Inspired in part by jebatty's Modest Proposal in the Ashcan (yeah, you really do have to act on your beliefs), I'm asking for suggestions about where to go for good information on the latest technology for using the tides to produce electricty. I live on a tidal river and I'm really thinking about the possibility of a local municipal power company involving the four towns that border the river.

Tidal power was harnessed in this part of Maine as early as the 1600's to run sawmills and grist mills. The possibility of using tidal energy to produce electricity on a relatively small local level, seems to me to be closer to green, renewable base load electricity production than any other alternative. The massive tidal project proposed (and actually begun) in the 1930's (Quoddy/Dickey-Lincoln) for northern Maine, New Brunswick/Nova Scotia was to be the TVA of the north. According to legend at least, it was scuttled by intense pressure from Eastern coal and oil interests. The concept of tidal power was brilliant in 1930 and remains so today. Smaller local utilization seems to me a real possibility.


----------



## jebatty (Sep 6, 2008)

Take a look:

http://fundytidal.com/index.php?page=the-bay-of-fundy
http://media.cleantech.com/2269/bay-of-fundy-to-get-three-test-turbines

Tides represent a massive energy source, but they're kind of like a generator that produces only one volt and a million amps. I expect more progress in this area too.


----------



## Dune (Sep 6, 2008)

Traditional hydropower involves dams, which is what makes it difficult to get by the fishhuggers. Modern tidal (current) gen. shemes involve large turbines, well beneath the surface in areas of massive current flow. As far as I know, the minimum requirement for siting a turbine is about 15 meters of depth and a current velocity of 7 nautical miles per hour. This tells me that the technolgy is in a state of infancy, because one knot of current is aproximately equal in force to twenty knots of wind. As it stands now, finding a place to site a turbine with such stringent requirements is difficult, but there are places with that much force. In order to utilize other areas where there is plenty of potential energy, more effective turbines are being developed. Also, there are many other ways this energy could be extracted.


----------



## fraxinus (Sep 7, 2008)

Jim and Dunebilly - Thanks for your replies. Re fish huggers: My original post was a bit misleading. Dickey-Lincoln (first proposed in the 30's but not begun then) was a conventional hydro system using the St. Johns River (border between Maine and New Brunswick). The whole thing came to a halt in the 70's. The endangered furbish lousewort was the cause. Not fish huggers but plant huggers. 

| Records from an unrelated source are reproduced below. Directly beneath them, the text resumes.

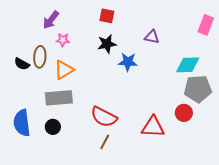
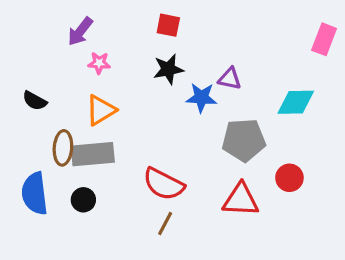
purple triangle: (152, 37) -> (230, 79), moved
brown ellipse: (40, 57) -> (63, 148), moved
gray pentagon: (198, 89) -> (244, 140), moved

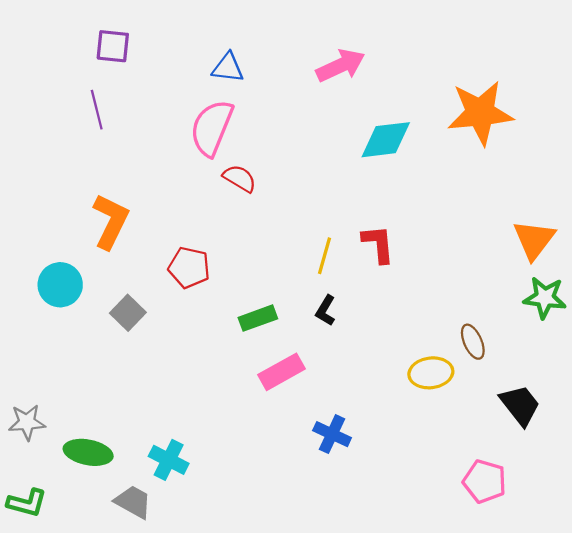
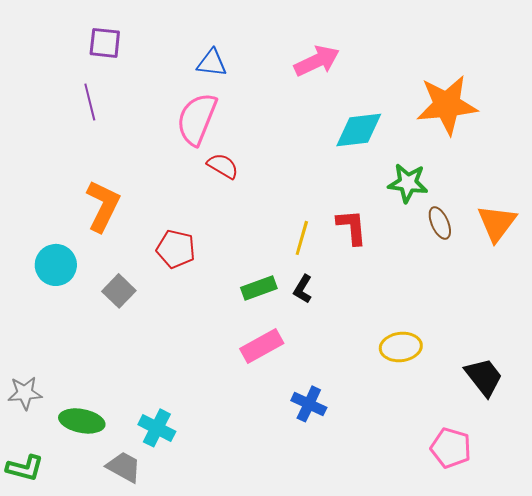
green star: (545, 298) -> (408, 183), moved
green rectangle: (258, 318) -> (259, 288), moved
brown ellipse: (473, 342) -> (440, 223), moved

The Quoddy tidal project utilizing Passamaquoddy and Cobscook Bays was begun - you can see remnants of some of the dams designed to capture water at high tide today. I do agree that dam building is not likely to be a possibility today, but the amount of unutilized tidal power in this part of the world is awesome.

Dunebilly, I wish you would elaborate of other ways of capturing tidal energy and supply the names of some companies working on underwater turbines if you know of any.


----------



## Dune (Sep 7, 2008)

Beleive me, I am no fishhugger either. Sometimes at night, the souls of all the fish I've killed come back to haunt me. Here on the Cape, an aplication to site a different type of turbine in the canal (6 knots tidal current) was submitted at the same time as the much hyped wind farm. This application has also lanquished through one agency ( town, state, federal) after another( 7 years so far). This is why I often comment that the Gov. will not solve this problem for us. If I remember correctly, the canal project utilizes a simple design, similar to a screw. It is secured at each end, and the current rushing by causes it to spin. Such a turbine, when and if proven, could be anchored in a great many places. Mississipi, Saint Lawrence Seaway, any river or chanel with strong current.  My idea for situations where dams would be a problem is giant undershot wheels. For example, the Cape Cod Canal could have both sides, lined for the entire lenth, with 100 foot diamenter ferris-type wheels, with just the buckect or blade intruding into the water. I am quite sure this would work, as undershot wheels as far from a new design, certainly not as efficient as turbines or overshot wheels, but effective nonetheless. One interesting feature of tidal power is it's constancy. 24-7-365, with a breif (aprox. 30 minute) slowdown every 6 hours or so. Neither wind nor solar can make this claim. Also because of the tremendous potential energy, and giant size of the resource, easily all our needs could be met, if hydro, tidal, solar and wind were maximized. As far as providing links, type tidal current turbines into google, you should get many hits. By the way, there is another, unmentioned source of potential hydro-power sites, that being existing unused dams on rivers and streams all throughtout New England, and I would assume other parts of the country as well. You would be amazed at the output of even a small properly designed millpond/dam.  Many of these are abandoned, and the issue of blocking fish travel is moot, as these dams are pre-existing.


----------



## webbie (Sep 7, 2008)

The power in tides is just amazing......and I'm fairly certain the only reason a solution is not further along is lack of trying. The technology is not beyond current processes and understandings...for instance, it's not a problem as hard as getting rid of nuclear waste (cheaply). I have seen everything from small wave generators which create power just by rocking back and forth - to larger tidal generators. If you think about it - areas with 8 foot or larger tides - even a boat dock ends up moving 16 feet up or down twice every 24 hours.....that is a LOT of power. It might be possible to do tidal on both large scale and small scale. 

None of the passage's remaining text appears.